– Остановка «Детский парк», – объявил водитель и тормознул возле фонарного столба с табличкой.

Недалеко от остановки шелестел прохладными струями фонтан. За ним высилась деревянная арка главного входа в парк с кассами по обе стороны от него. За аркой виднелась читальня, большой звуковой кинотеатр, буфет для детей, танцевальная площадка и островки высоких сосен. В тридцатые годы сосен было гораздо больше – не пяток островков, а цельная и приличная по размерам роща. Однако во время войны деревья частично вырубили на дрова.

Спортсмен первым спрыгнул с подножки автобуса на разогретый солнцем асфальт, закинул на плечо сумку и, насвистывая какую-то разудалую песенку, зашагал к ближайшему пешеходному переходу. Блатные покинули автобус последними. Оба не торопились. Зачем выдавать себя спешкой?

Надрывно гудя стареньким мотором, «ЗИС» покатил дальше по Ленинградскому шоссе. Хряпа достал папиросы, угостил кореша. Закурили, поглядывая на удалявшуюся фигуру спортсмена-пловца.
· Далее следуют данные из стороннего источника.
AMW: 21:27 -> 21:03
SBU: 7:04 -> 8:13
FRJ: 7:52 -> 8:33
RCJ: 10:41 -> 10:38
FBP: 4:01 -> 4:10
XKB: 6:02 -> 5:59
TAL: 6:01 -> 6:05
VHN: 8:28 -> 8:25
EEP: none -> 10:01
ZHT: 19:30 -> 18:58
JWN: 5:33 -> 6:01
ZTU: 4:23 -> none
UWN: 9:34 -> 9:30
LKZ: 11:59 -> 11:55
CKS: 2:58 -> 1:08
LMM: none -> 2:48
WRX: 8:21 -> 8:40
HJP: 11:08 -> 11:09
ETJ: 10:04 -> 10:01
Когда тот быстрым шагом пересек шоссе, неторопливо пошли следом.

От противоположной стороны шоссе начиналось множество мелких переулков: Исаевский, Голопановский, Гуськовский, Изоляторный… В один из них молодой спортсмен и свернул.

– Значит, проживает где-то здесь, – ускоряя шаг, сказал Шатун.
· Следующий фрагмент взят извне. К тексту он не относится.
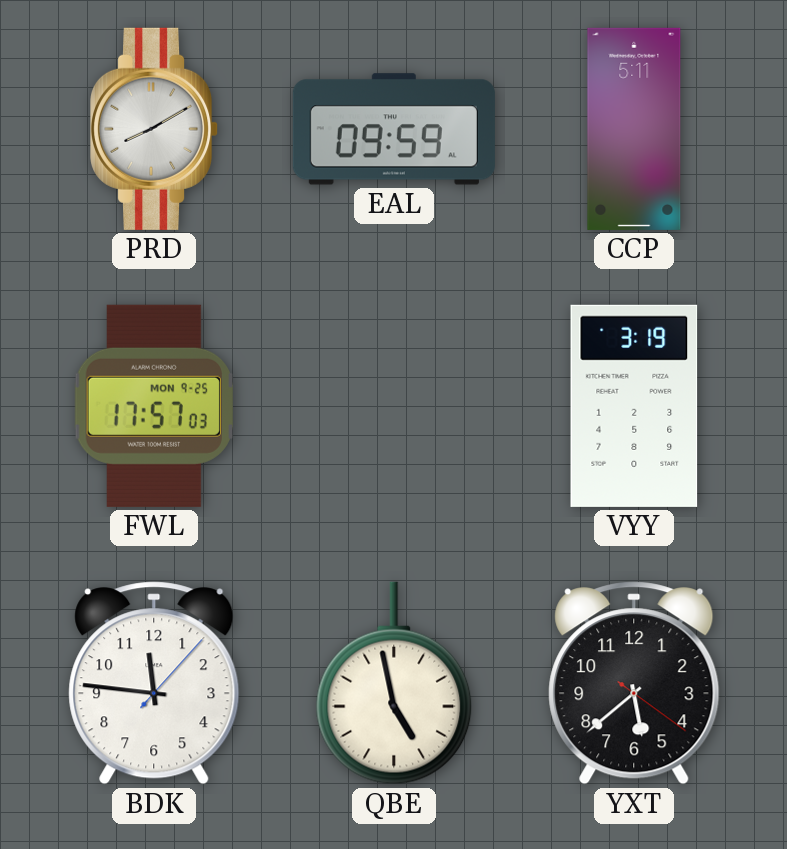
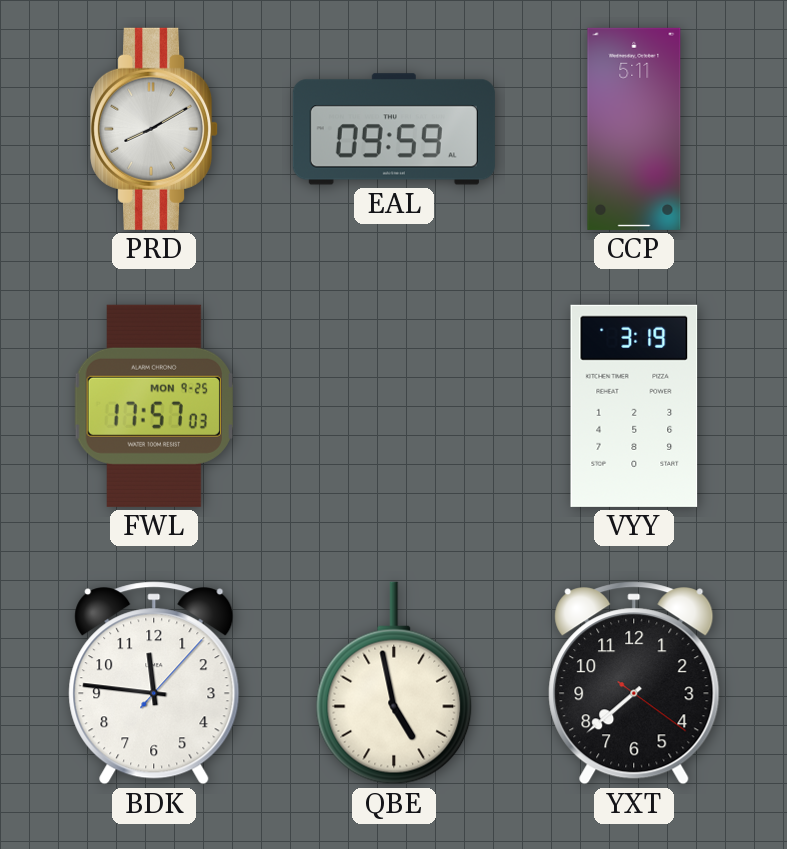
YXT: 5:38 -> 7:38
– Шикарно, – отозвался Хряпа. – Не придется долго рассусоливать…

Нырнув в тот же переулок, они заметили вдали широкие плечи спортсмена. Он все той же размашистой походкой вышагивал в сторону знакомой сортировочной станции.
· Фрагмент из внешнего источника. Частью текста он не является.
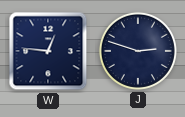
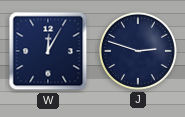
W: 12:46 -> 12:05
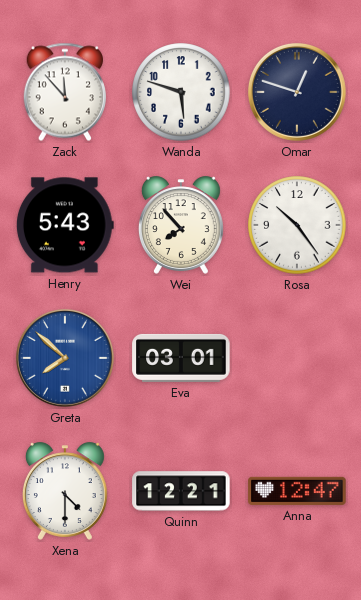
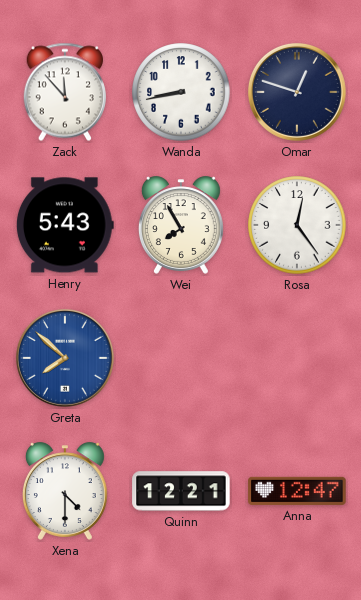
Wanda: 5:48 -> 8:43
Wei: 7:53 -> 7:55
Rosa: 10:24 -> 12:24
Eva: 03:01 -> none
Да, здесь многие детали напоминали о похождениях темными ночами военного лихолетья. Вот заросший камышом и осокой овражек по обеим сторонам переулка, через который не раз хаживали по глубокому снегу. Слева виднеются облезлые кирпичные стены старой мукомольни. Чуть дальше справа торчит фонарный столб, фонарь на котором никогда не горел. А прямо перед столбом чернеет остов сгоревшего дома-пятистенка. Его правая стена с крыльцом и сенями сильно пострадала и рухнула, оголив страшное прокопченное нутро. Фасад устоял, но изрядно потемнел от огня и сажи. Что случилось холодной зимней ночью сорок четвертого года, блатные не ведали. Дала ли трещину печная кладка, разлился ли из лампы керосин, уснул ли с тлевшей папироской пьяный хозяин… Они даже не знали про семью, обитавшую в этом доме, – погибла она в задымленном пекле или спаслась, поутру куда-то съехав и навсегда бросив участок с останками обугленного строения. Да и не было им до семьи никакого интереса. Они использовали черный остов как приметный ориентир, говоря промеж собой: «Коль добежали с кушем от станционного забора до угольков – почитай, провернули дело…»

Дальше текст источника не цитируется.